(Assigned task):
Among the entries below, retype exactly the lines starting with the one with "will give him rest f" and going on through the one with "Tags: #predictions2018 #consumer", but not the pictures.

(Stored data):
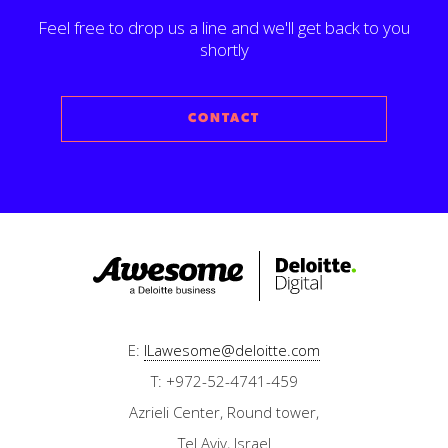
Feel free to drop us a line and we'll get back to you
shortly
CONTACT
E:
ILawesome@deloitte.com
T: +972-52-4741-459
Azrieli Center, Round tower,
Tel Aviv, Israel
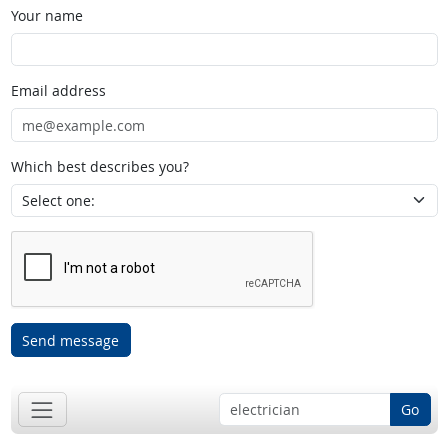
Your name
Email address
Which best describes you?
Send message
Go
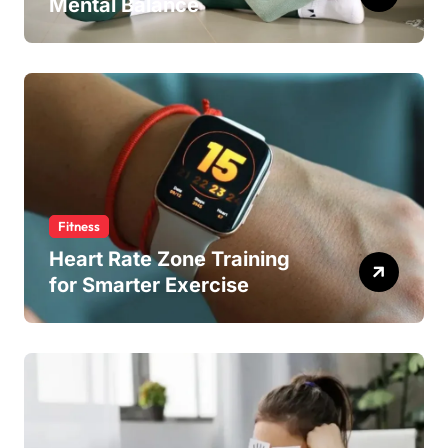
Mental Balance
Fitness
Heart Rate Zone Training
for Smarter Exercise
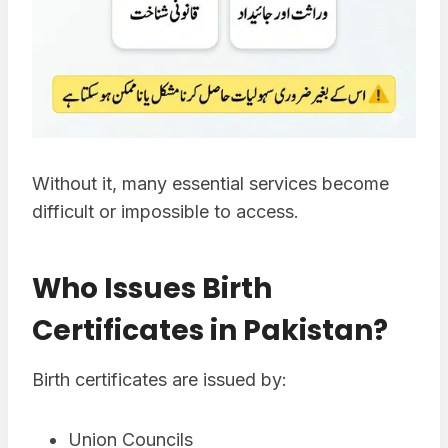
Without it, many essential services become
difficult or impossible to access.
Who Issues Birth
Certificates in Pakistan?
Birth certificates are issued by:
Union Councils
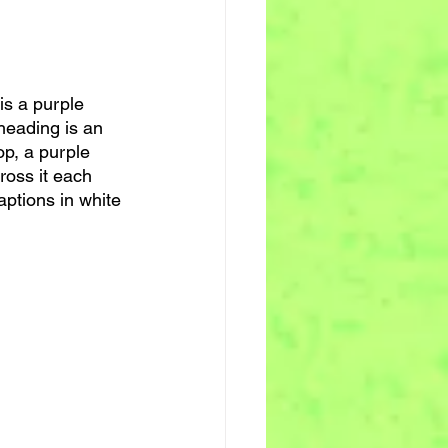
 is a purple 
heading is an 
op, a purple 
ross it each 
ptions in white 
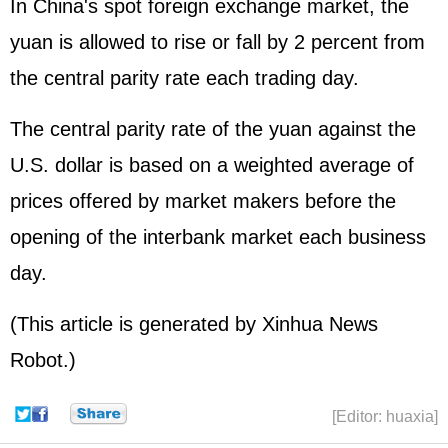
In China's spot foreign exchange market, the
yuan is allowed to rise or fall by 2 percent from
the central parity rate each trading day.
The central parity rate of the yuan against the
U.S. dollar is based on a weighted average of
prices offered by market makers before the
opening of the interbank market each business
day.
(This article is generated by Xinhua News
Robot.)
[Editor: huaxia]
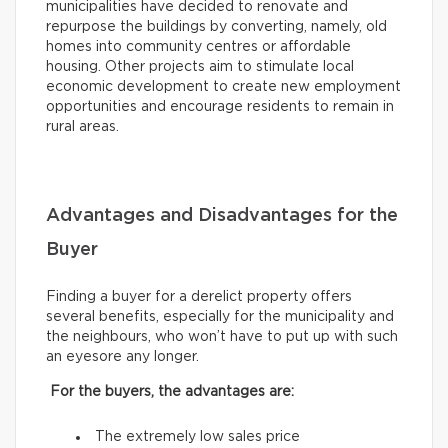
municipalities have decided to renovate and
repurpose the buildings by converting, namely, old
homes into community centres or affordable
housing. Other projects aim to stimulate local
economic development to create new employment
opportunities and encourage residents to remain in
rural areas.
Advantages and Disadvantages for the
Buyer
Finding a buyer for a derelict property offers
several benefits, especially for the municipality and
the neighbours, who won’t have to put up with such
an eyesore any longer.
For the buyers, the advantages are:
The extremely low sales price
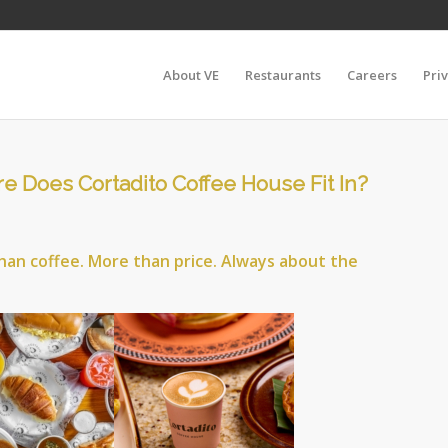
About VE
Restaurants
Careers
Pri
e Does Cortadito Coffee House Fit In?
han coffee. More than price. Always about the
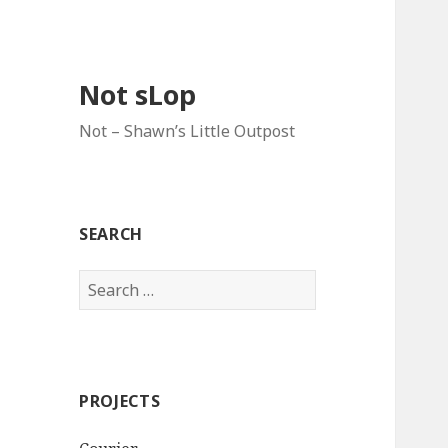
Not sLop
Not – Shawn’s Little Outpost
SEARCH
Search
for:
PROJECTS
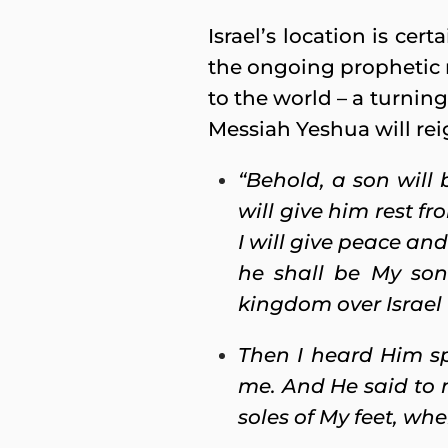
Israel’s location is cer
the ongoing prophetic r
to the world – a turning
Messiah Yeshua will rei
“Behold, a son will
will give him rest f
I will give peace and 
he shall be My son 
kingdom over Israel 
Then I heard Him s
me.
And He said to m
soles of My feet, whe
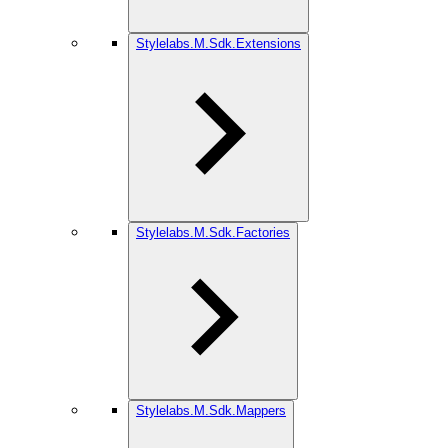
Stylelabs.M.Sdk.Extensions
Stylelabs.M.Sdk.Factories
Stylelabs.M.Sdk.Mappers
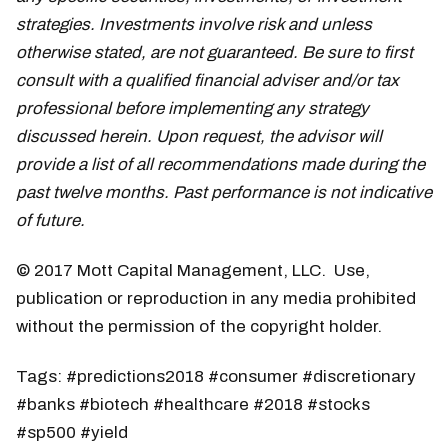
strategies. Investments involve risk and unless
otherwise stated, are not guaranteed. Be sure to first
consult with a qualified financial adviser and/or tax
professional before implementing any strategy
discussed herein. Upon request, the advisor will
provide a list of all recommendations made during the
past twelve months. Past performance is not indicative
of future.
© 2017 Mott Capital Management, LLC. Use,
publication or reproduction in any media prohibited
without the permission of the copyright holder.
Tags: #predictions2018 #consumer #discretionary
#banks #biotech #healthcare #2018 #stocks
#sp500 #yield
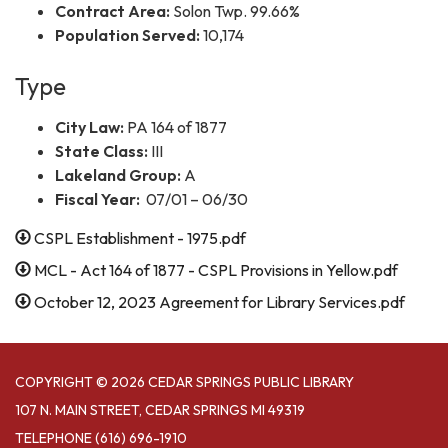
Contract Area:
Solon Twp. 99.66%
Population Served:
10,174
Type
City Law:
PA 164 of 1877
State Class:
III
Lakeland Group:
A
Fiscal Year:
07/01 – 06/30
CSPL Establishment - 1975.pdf
MCL - Act 164 of 1877 - CSPL Provisions in Yellow.pdf
October 12, 2023 Agreement for Library Services.pdf
COPYRIGHT © 2026 CEDAR SPRINGS PUBLIC LIBRARY
107 N. MAIN STREET, CEDAR SPRINGS MI 49319
TELEPHONE
(616) 696-1910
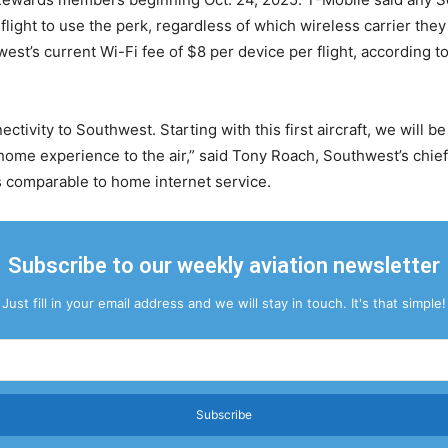
light to use the perk, regardless of which wireless carrier they
est’s current Wi-Fi fee of $8 per device per flight, according 
ectivity to Southwest. Starting with this first aircraft, we will be
at-home experience to the air,” said Tony Roach, Southwest’s chi
as comparable to home internet service.
Subscribe to our weekly aviation newsletter
Just fill in your email address and we will stay in touch. It's that simple!
Subscribe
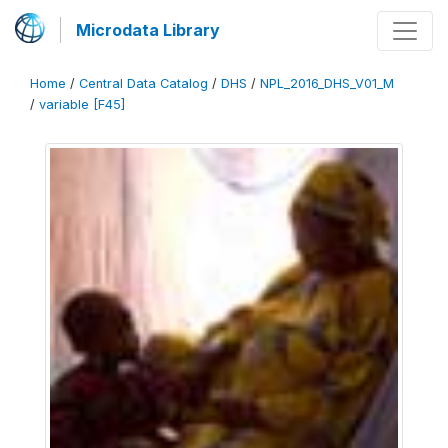
Microdata Library
Home
/
Central Data Catalog
/
DHS
/
NPL_2016_DHS_V01_M
/
variable [F45]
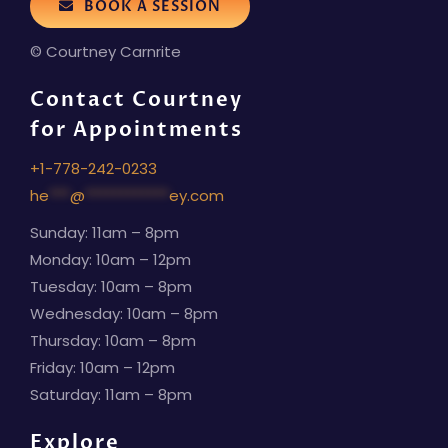
BOOK A SESSION
© Courtney Carnrite
Contact Courtney
for Appointments
+1-778-242-0233
he
***
@
************
ey.com
Sunday: 11am – 8pm
Monday: 10am – 12pm
Tuesday: 10am – 8pm
Wednesday: 10am – 8pm
Thursday: 10am – 8pm
Friday: 10am – 12pm
Saturday: 11am – 8pm
Explore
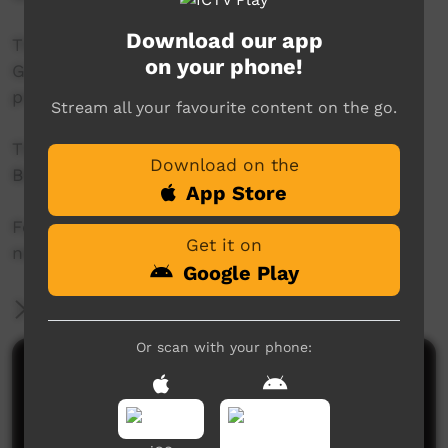
Download our app
This project was supported by the Australian
on your phone!
Government's Indigenous Languages and Arts
program.
Stream all your favourite content on the go.
This project was supported by The Community
Download on the
Broadcasting Foundation.
App Store
For more information please contact ICTV at
Get it on
news@ictv.com.au or on (08) 8952 3118.
Google Play
More Information
Or scan with your phone:
Comments on ICTV Play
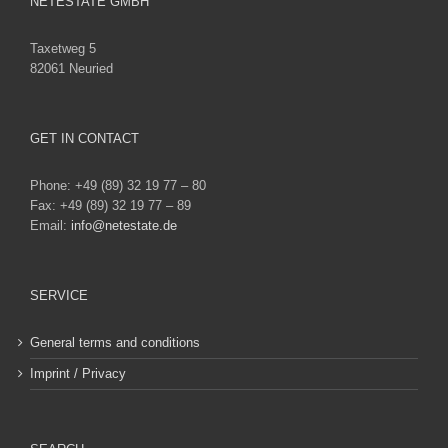
NETESTATE GMBH
Taxetweg 5
82061 Neuried
GET IN CONTACT
Phone: +49 (89) 32 19 77 – 80
Fax: +49 (89) 32 19 77 – 89
Email:
info@netestate.de
SERVICE
General terms and conditions
Imprint / Privacy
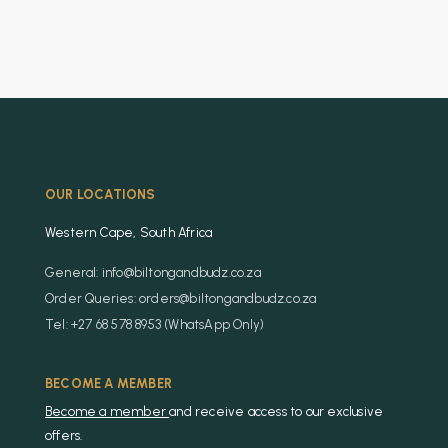
OUR LOCATIONS
Western Cape, South Africa
General: info@biltongandbudz.co.za
Order Queries: orders@biltongandbudz.co.za
Tel: +27 68 578 8953 (WhatsApp Only)
BECOME A MEMBER
Become a member
and receive access to our exclusive
offers.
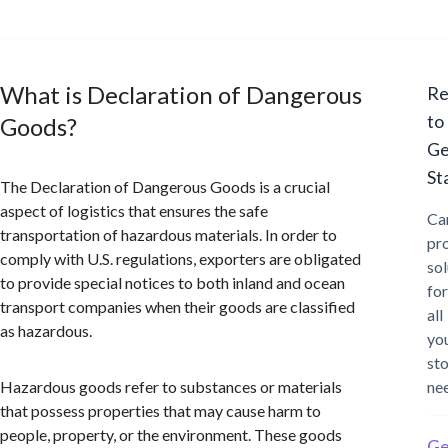
What is Declaration of Dangerous
Re
to
Goods?
Ge
St
The Declaration of Dangerous Goods is a crucial
aspect of logistics that ensures the safe
Ca
transportation of hazardous materials. In order to
pr
comply with U.S. regulations, exporters are obligated
sol
to provide special notices to both inland and ocean
for
transport companies when their goods are classified
all
as hazardous.
yo
st
Hazardous goods refer to substances or materials
ne
that possess properties that may cause harm to
people, property, or the environment. These goods
Ge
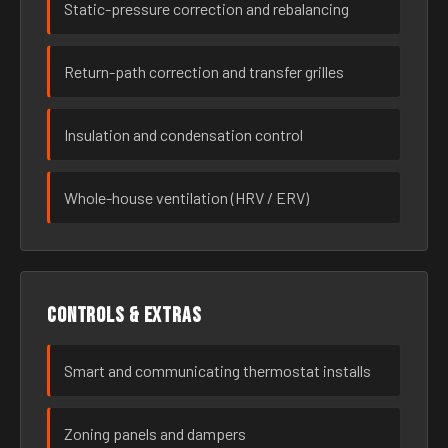
Static-pressure correction and rebalancing
Return-path correction and transfer grilles
Insulation and condensation control
Whole-house ventilation (HRV / ERV)
Controls & extras
Smart and communicating thermostat installs
Zoning panels and dampers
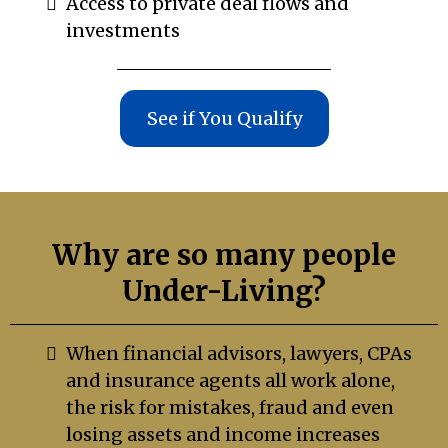
Access to private deal flows and
investments
See if You Qualify
Why are so many people
Under-Living?
When financial advisors, lawyers, CPAs
and insurance agents all work alone,
the risk for mistakes, fraud and even
losing assets and income increases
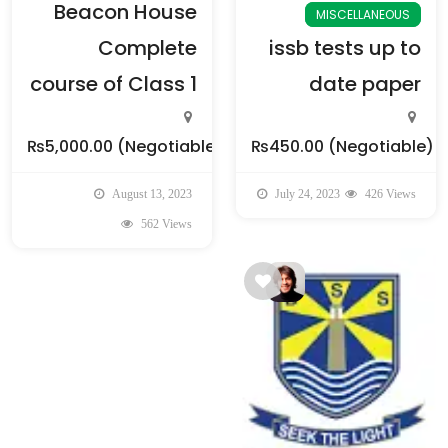
Beacon House
MISCELLANEOUS
Complete
issb tests up to
course of Class 1
date paper
₨5,000.00
(Negotiable)
₨450.00
(Negotiable)
August 13, 2023
July 24, 2023
426 Views
562 Views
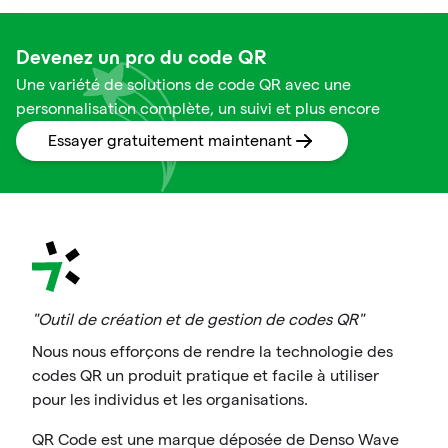
Devenez un pro du code QR
Une variété de solutions de code QR avec une
personnalisation complète, un suivi et plus encore
Essayer gratuitement maintenant
"Outil de création et de gestion de codes QR"
Nous nous efforçons de rendre la technologie des
codes QR un produit pratique et facile à utiliser
pour les individus et les organisations.
QR Code est une marque déposée de Denso Wave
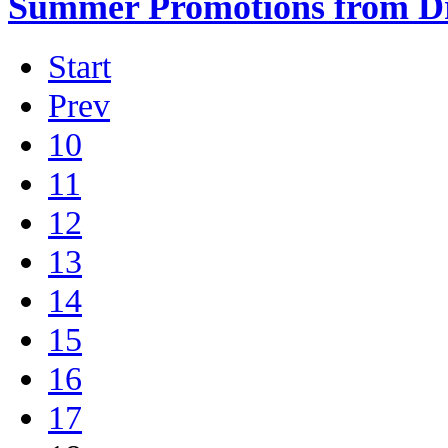
Summer Promotions from Dr
Start
Prev
10
11
12
13
14
15
16
17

(Result):
will give him rest f
I will give peace and 
he shall be My son 
kingdom over Israel 
Then I heard Him s
me.
And He said to m
soles of My feet, whe
Stylelabs.M.Sdk.Extensions
Stylelabs.M.Sdk.Factories
Stylelabs.M.Sdk.Mappers
strategies. Investments involve risk and unless
otherwise stated, are not guaranteed. Be sure to first
consult with a qualified financial adviser and/or tax
professional before implementing any strategy
discussed herein. Upon request, the advisor will
provide a list of all recommendations made during the
past twelve months. Past performance is not indicative
of future.
© 2017 Mott Capital Management, LLC. Use,
publication or reproduction in any media prohibited
without the permission of the copyright holder.
Tags: #predictions2018 #consumer #discretionary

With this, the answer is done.